The Grand-daddy of offshore secrecy
Switzerland is the grandfather of the world’s tax
havens, one of the world’s biggest financial centres, and one of the world’s
biggest secrecy jurisdictions or tax havens. About a third of the world’s
cross-border invested private wealth is managed in Switzerland, amounting to
around US$ 2 trillion, according to the Swiss Bankers’ Association. Swiss
banking is historically based on two main foundations: secrecy, and political
stability.
With total banking assets recently
estimated at 820 percent of Swiss GDP (compared to ‘just’ 460
percent in the UK), banking looms larger in Switzerland as a share of the
economy than in almost any other country. Given this dominance, with UBS and
Credit Suisse accounting for about half of all Swiss banking assets, it is
hardly surprising that the Swiss state is significantly ‘captured’ by the
financial sector.
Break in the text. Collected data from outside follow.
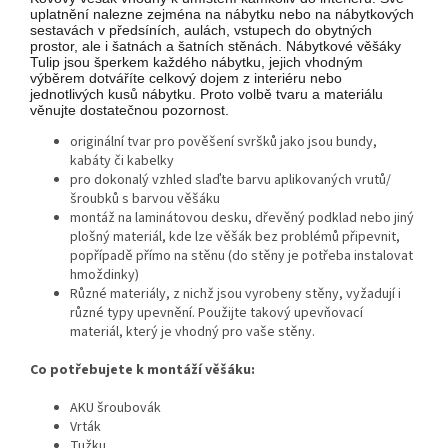
uplatnění nalezne zejména na nábytku nebo na nábytkových
sestavách v předsíních, aulách, vstupech do obytných
prostor, ale i šatnách a šatních stěnách. Nábytkové věšáky
Tulip jsou šperkem každého nábytku, jejich vhodným
výběrem dotváříte celkový dojem z interiéru nebo
jednotlivých kusů nábytku. Proto volbě tvaru a materiálu
věnujte dostatečnou pozornost.
originální tvar pro pověšení svršků jako jsou bundy,
kabáty či kabelky
pro dokonalý vzhled slaďte barvu aplikovaných vrutů/
šroubků s barvou věšáku
montáž na laminátovou desku, dřevěný podklad nebo jiný
plošný materiál, kde lze věšák bez problémů připevnit,
popřípadě přímo na stěnu (do stěny je potřeba instalovat
hmoždinky)
Různé materiály, z nichž jsou vyrobeny stěny, vyžadují i
různé typy upevnění. Použijte takový upevňovací
materiál, který je vhodný pro vaše stěny.
Co potřebujete k montáží věšáku:
AKU šroubovák
Vrták
Tužku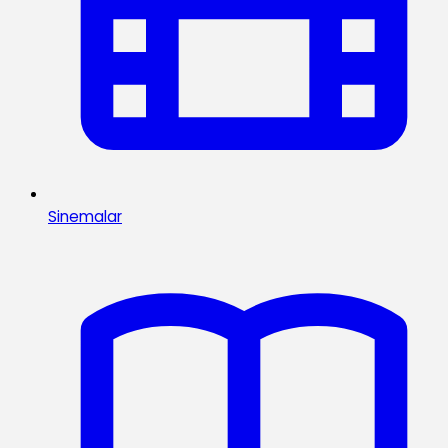
Sinemalar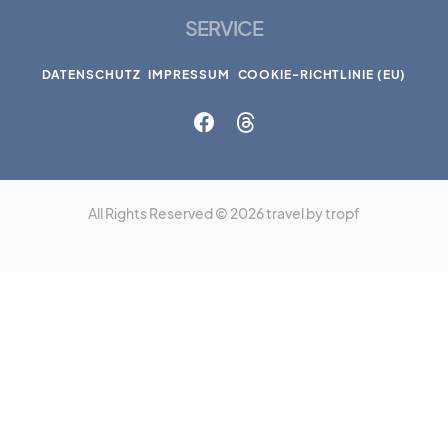
SERVICE
DATENSCHUTZ
IMPRESSUM
COOKIE-RICHTLINIE (EU)
All Rights Reserved © 2026 travel by tropf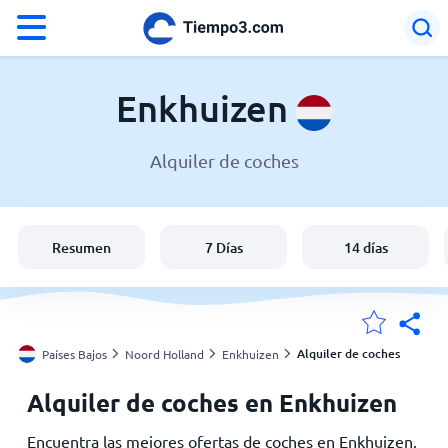
°F
°C
Enkhuizen
Alquiler de coches
El clima en Enkhuizen
Países Bajos
Resumen
7 Días
14 días
España
Argentina
Alquiler de coches
Países Bajos
Noord Holland
Enkhuizen
Alquiler de coches en Enkhuizen
Mis ubicaciones
Encuentra las mejores ofertas de coches en Enkhuizen.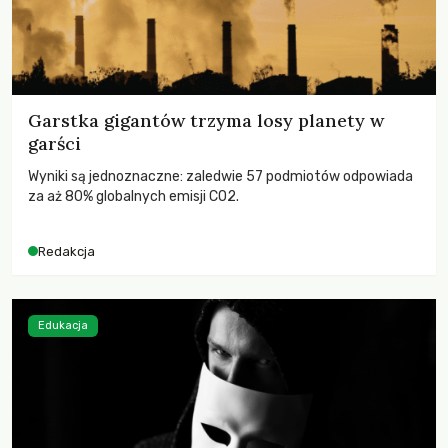
Garstka gigantów trzyma losy planety w
garści
Wyniki są jednoznaczne: zaledwie 57 podmiotów odpowiada
za aż 80% globalnych emisji CO2.
Redakcja
Edukacja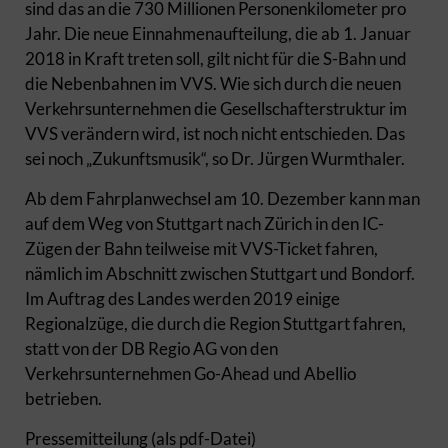
sind das an die 730 Millionen Personenkilometer pro
Jahr. Die neue Einnahmenaufteilung, die ab 1. Januar
2018 in Kraft treten soll, gilt nicht für die S-Bahn und
die Nebenbahnen im VVS. Wie sich durch die neuen
Verkehrsunternehmen die Gesellschafterstruktur im
VVS verändern wird, ist noch nicht entschieden. Das
sei noch „Zukunftsmusik“, so Dr. Jürgen Wurmthaler.
Ab dem Fahrplanwechsel am 10. Dezember kann man
auf dem Weg von Stuttgart nach Zürich in den IC-
Zügen der Bahn teilweise mit VVS-Ticket fahren,
nämlich im Abschnitt zwischen Stuttgart und Bondorf.
Im Auftrag des Landes werden 2019 einige
Regionalzüge, die durch die Region Stuttgart fahren,
statt von der DB Regio AG von den
Verkehrsunternehmen Go-Ahead und Abellio
betrieben.
Pressemitteilung (als pdf-Datei)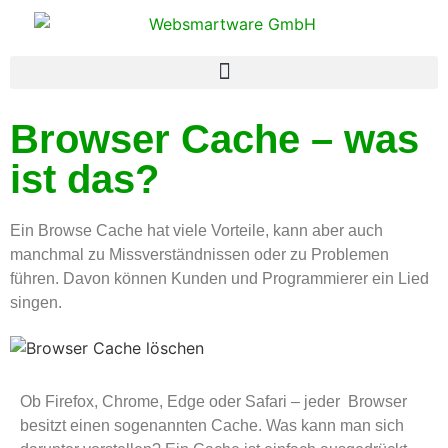
Browser Cache – was
ist das?
Ein Browse Cache hat viele Vorteile, kann aber auch
manchmal zu Missverständnissen oder zu Problemen
führen. Davon können Kunden und Programmierer ein Lied
singen.
Ob Firefox, Chrome, Edge oder Safari – jeder Browser
besitzt einen sogenannten Cache. Was kann man sich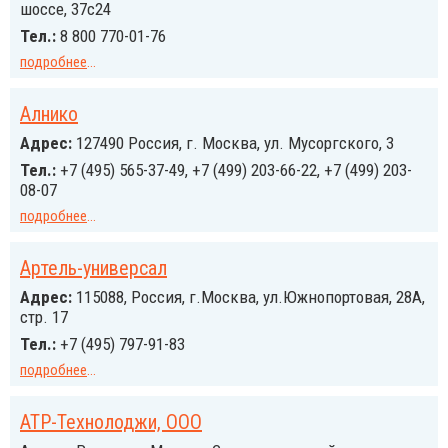
шоссе, 37с24
Тел.:
8 800 770-01-76
подробнее
...
Алнико
Адрес:
127490 Россия, г. Москва, ул. Мусоргского, 3
Тел.:
+7 (495) 565-37-49, +7 (499) 203-66-22, +7 (499) 203-
08-07
подробнее
...
Артель-универсал
Адрес:
115088, Россия, г.Москва, ул.Южнопортовая, 28А,
стр. 17
Тел.:
+7 (495) 797-91-83
подробнее
...
АТР-Технолоджи, ООО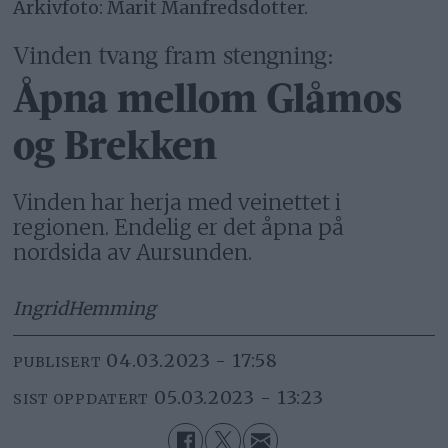
Arkivfoto: Marit Manfredsdotter.
Vinden tvang fram stengning:
Åpna mellom Glåmos
og Brekken
Vinden har herja med veinettet i
regionen. Endelig er det åpna på
nordsida av Aursunden.
Ingrid
Hemming
04.03.2023 - 17:58
PUBLISERT
05.03.2023 - 13:23
SIST OPPDATERT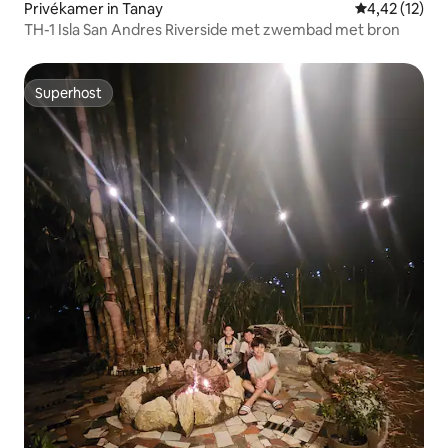
Privékamer in Tanay
Gemiddelde be
4,42 (12)
TH-1 Isla San Andres Riverside met zwembad met bron
Superhost
Superhost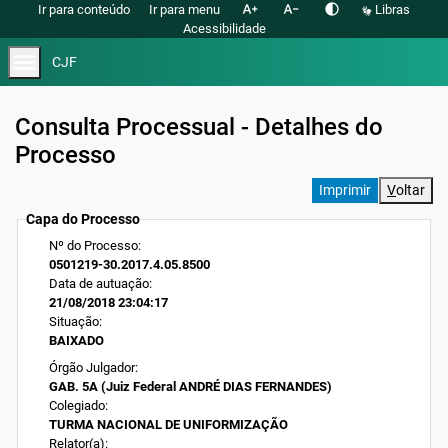
text_increase
text_decrease
contrast
Ir para conteúdo
Ir para menu
Libras
Acessibilidade
menu
CJF
Consulta Processual - Detalhes do
Processo
V
oltar
Capa do Processo
Nº do Processo:
0501219-30.2017.4.05.8500
Data de autuação:
21/08/2018 23:04:17
Situação:
BAIXADO
Órgão Julgador:
GAB. 5A (Juiz Federal ANDRÉ DIAS FERNANDES)
Colegiado:
TURMA NACIONAL DE UNIFORMIZAÇÃO
Relator(a):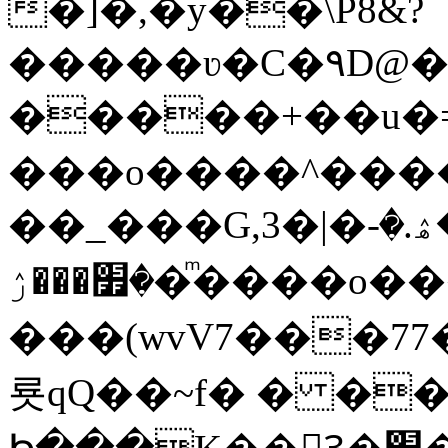
�]�,�y��\P8&?
�����ʋ�C�۹D@��
�����+��u�=s
���o����^�����կ�n�
��_���G,3�|�ޝ]�ۿ.�-
�׿���ۯ�ͫ����o����W|
���(wvV܀��8��77���7���w}a�Q\܃����Ϣ
룟qQ��~f� � �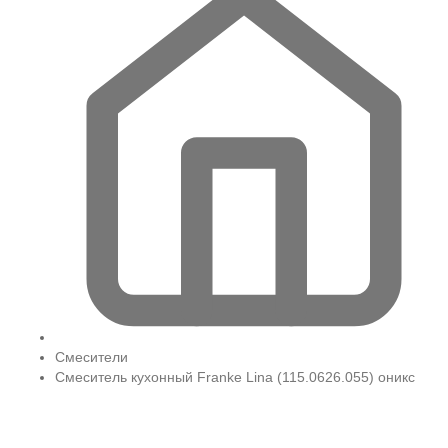
Смесители
Смеситель кухонный Franke Lina (115.0626.055) оникс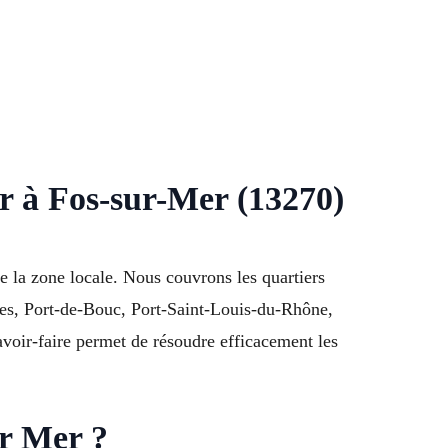
r à Fos-sur-Mer (13270)
e la zone locale. Nous couvrons les quartiers
gues, Port-de-Bouc, Port-Saint-Louis-du-Rhône,
oir-faire permet de résoudre efficacement les
ur Mer ?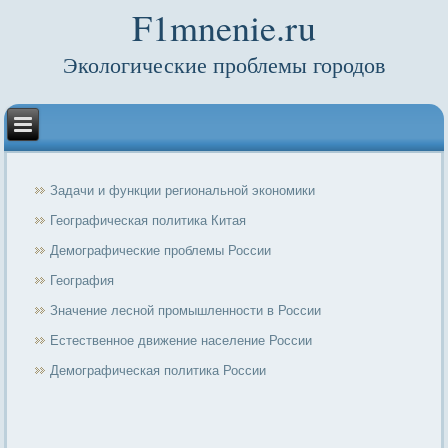
F1mnenie.ru
Экологические проблемы городов
Задачи и функции региональной экономики
Географическая политика Китая
Демографические проблемы России
География
Значение лесной промышленности в России
Естественное движение население России
Демографическая политика России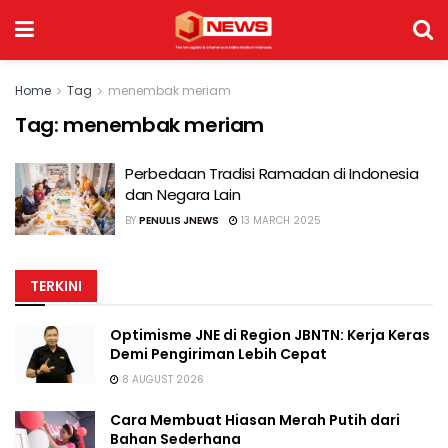
Home
Tag
menembak meriam
Tag:
menembak meriam
Perbedaan Tradisi Ramadan di Indonesia
dan Negara Lain
BY
PENULIS JNEWS
13 MARCH 2025
TERKINI
Optimisme JNE di Region JBNTN: Kerja Keras
Demi Pengiriman Lebih Cepat
8 AUGUST 2026
Cara Membuat Hiasan Merah Putih dari
Bahan Sederhana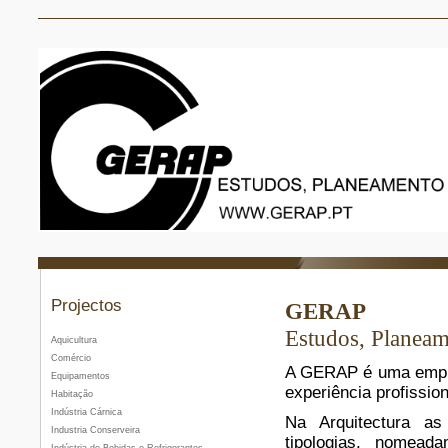
Projectos
GERAP
Estudos, Planeam
Aquicultura
Comércio
A GERAP é uma empres
Equipamentos
experiência profissio
Habitação
Indústria Cárnica
Na Arquitectura as
Industria Conserveira
tipologias, nomeada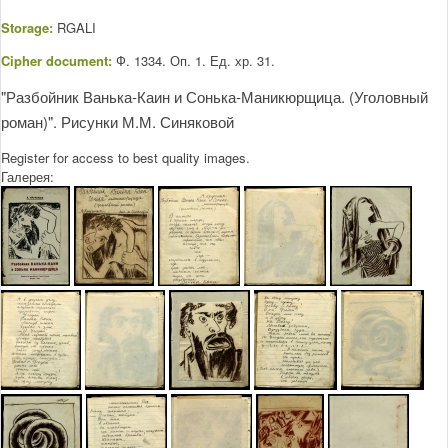
Storage:
RGALI
Cipher document:
Ф. 1334. Оп. 1. Ед. хр. 31.
"Разбойник Ванька-Каин и Сонька-Маникюрщица. (Уголовный
роман)". Рисунки М.М. Синяковой
Register for access to best quality images.
Галерея: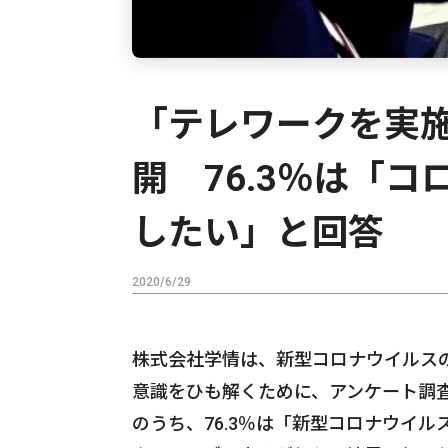
「テレワークを実施
開 76.3％は「
したい」と回答
2020/6/29
株式会社学情は、新型コロナウイルス
意識をひも解くために、アンケート調
のうち、76.3％は「新型コロナウイ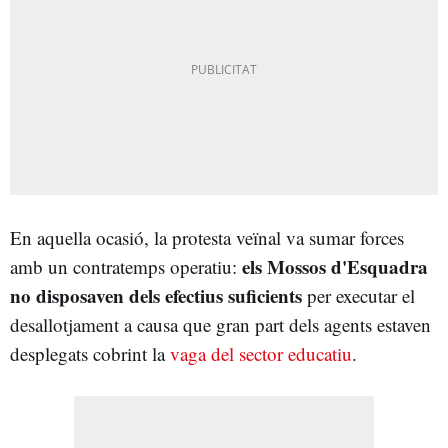
En aquella ocasió, la protesta veïnal va sumar forces
els Mossos d'Esquadra
amb un contratemps operatiu:
no disposaven dels efectius suficients
per executar el
desallotjament a causa que gran part dels agents estaven
desplegats cobrint la
vaga del sector educatiu
.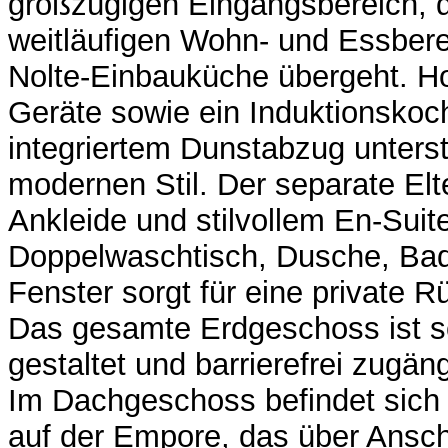
großzügigen Eingangsbereich, d
weitläufigen Wohn- und Essbere
Nolte-Einbauküche übergeht. H
Geräte sowie ein Induktionskoch
integriertem Dunstabzug unters
modernen Stil. Der separate Elt
Ankleide und stilvollem En-Suit
Doppelwaschtisch, Dusche, B
Fenster sorgt für eine private 
Das gesamte Erdgeschoss ist s
gestaltet und barrierefrei zugäng
Im Dachgeschoss befindet sich 
auf der Empore, das über Ansch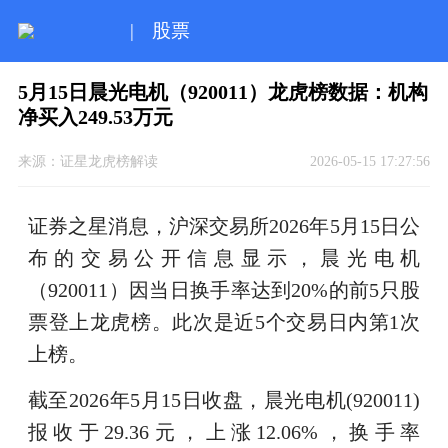
|
股票
5月15日晨光电机（920011）龙虎榜数据：机构
净买入249.53万元
来源：
证星龙虎榜解读
2026-05-15 17:27:56
证券之星消息，沪深交易所2026年5月15日公
布的交易公开信息显示，晨光电机
（920011）因当日换手率达到20%的前5只股
票登上龙虎榜。此次是近5个交易日内第1次
上榜。
截至2026年5月15日收盘，晨光电机(920011)
报收于29.36元，上涨12.06%，换手率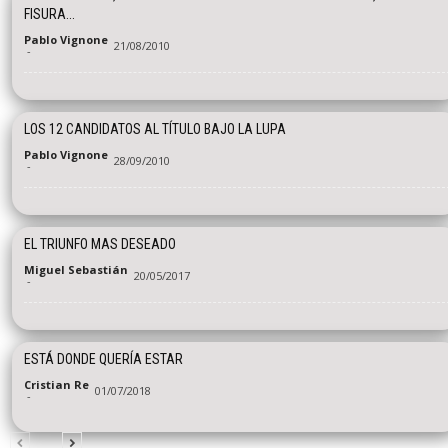
FISURA...
Pablo Vignone
21/08/2010
-
LOS 12 CANDIDATOS AL TÍTULO BAJO LA LUPA
Pablo Vignone
28/09/2010
-
EL TRIUNFO MAS DESEADO
Miguel Sebastián
20/05/2017
-
ESTÁ DONDE QUERÍA ESTAR
Cristian Re
01/07/2018
-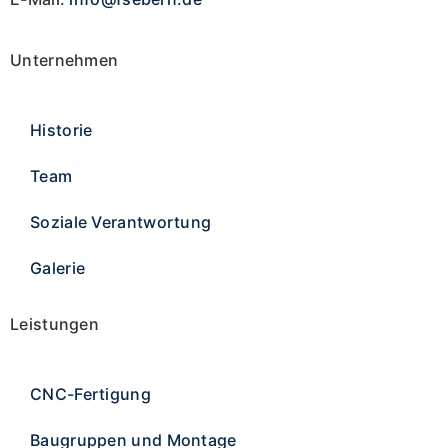
Unternehmen
Historie
Team
Soziale Verantwortung
Galerie
Leistungen
CNC-Fertigung
Baugruppen und Montage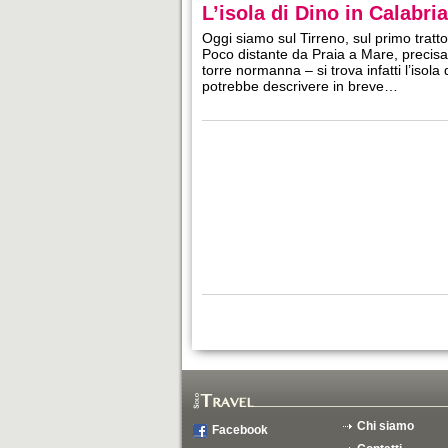
L’isola di Dino in Calabria
Oggi siamo sul Tirreno, sul primo tratt
Poco distante da Praia a Mare, precisa
torre normanna – si trova infatti l’isola 
potrebbe descrivere in breve…
Chi siamo
Facebook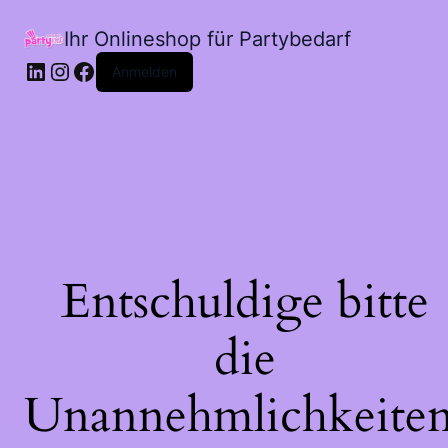
Ihr Onlineshop für Partybedarf
LinkedIn
Instagram
Facebook
Anmelden
Entschuldige bitte
die
Unannehmlichkeiten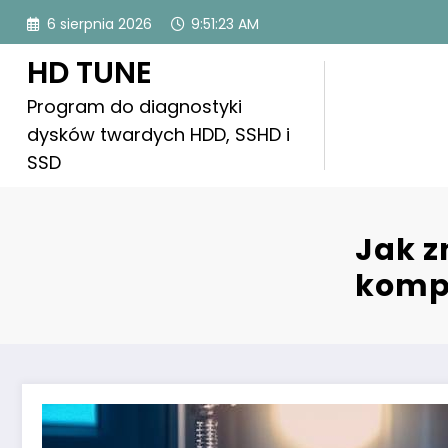
Skip
6 sierpnia 2026
9:51:24 AM
to
content
HD TUNE
Program do diagnostyki
dysków twardych HDD, SSHD i
SSD
Jak z
kompu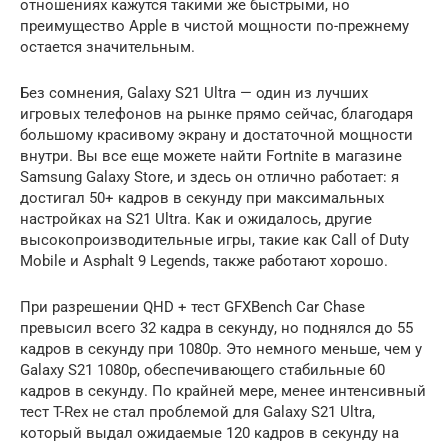
отношениях кажутся такими же быстрыми, но
преимущество Apple в чистой мощности по-прежнему
остается значительным.
Без сомнения, Galaxy S21 Ultra — один из лучших
игровых телефонов на рынке прямо сейчас, благодаря
большому красивому экрану и достаточной мощности
внутри. Вы все еще можете найти Fortnite в магазине
Samsung Galaxy Store, и здесь он отлично работает: я
достигал 50+ кадров в секунду при максимальных
настройках на S21 Ultra. Как и ожидалось, другие
высокопроизводительные игры, такие как Call of Duty
Mobile и Asphalt 9 Legends, также работают хорошо.
При разрешении QHD + тест GFXBench Car Chase
превысил всего 32 кадра в секунду, но поднялся до 55
кадров в секунду при 1080p. Это немного меньше, чем у
Galaxy S21 1080p, обеспечивающего стабильные 60
кадров в секунду. По крайней мере, менее интенсивный
тест T-Rex не стал проблемой для Galaxy S21 Ultra,
который выдал ожидаемые 120 кадров в секунду на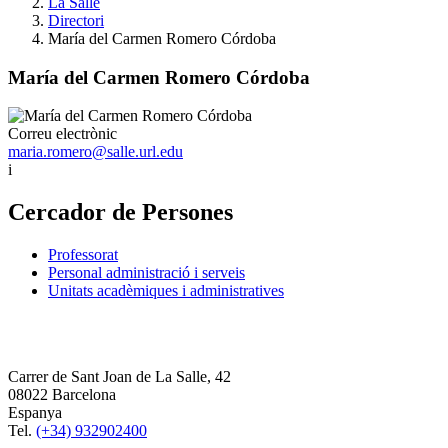
La Salle
Directori
María del Carmen Romero Córdoba
María del Carmen Romero Córdoba
Correu electrònic
maria.romero@salle.url.edu
i
Cercador de Persones
Professorat
Personal administració i serveis
Unitats acadèmiques i administratives
Carrer de Sant Joan de La Salle, 42
08022 Barcelona
Espanya
Tel.
(+34) 932902400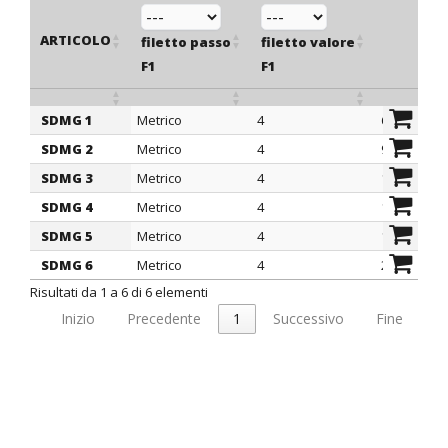
ARTICOLO
filetto passo
filetto valore
H
F1
F1
mm
SDMG 1
Metrico
4
6,3
ARTICOLO
filetto passo
filetto valore
H
SDMG 2
Metrico
4
9,5
F1
F1
mm
SDMG 3
Metrico
4
12,6
SDMG 4
Metrico
4
15,8
SDMG 5
Metrico
4
19
SDMG 6
Metrico
4
22
Risultati da 1 a 6 di 6 elementi
Inizio
Precedente
1
Successivo
Fine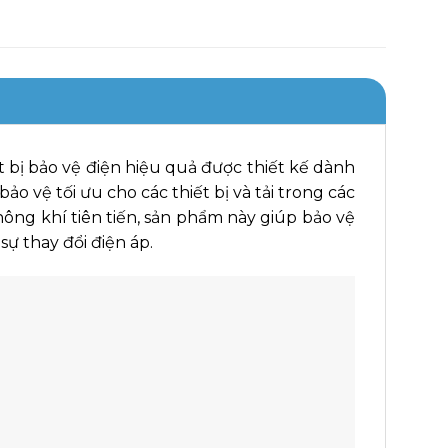
t bị bảo vệ điện hiệu quả được thiết kế dành
o vệ tối ưu cho các thiết bị và tải trong các
ng khí tiên tiến, sản phẩm này giúp bảo vệ
sự thay đổi điện áp.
However, although the Swiss state generally defends the
interests of Swiss banks and bank secrecy, many Swiss – though probably a
minority – oppose it.
In the face of tremendous international pressure in
the past six or seven years to relax its strict bank secrecy laws, Switzerland
has adopted a ‘circle the
wagons’ mentality, making incremental concessions here and
there (often in exchange for reciprocal concessions) but generally fighting at
every step. For decades Switzerland has adopted clever divide-and rule (and
other) strategies to successfully fox its international foes and advocates of
transparency. In general terms, Switzerland has recently made some (limited)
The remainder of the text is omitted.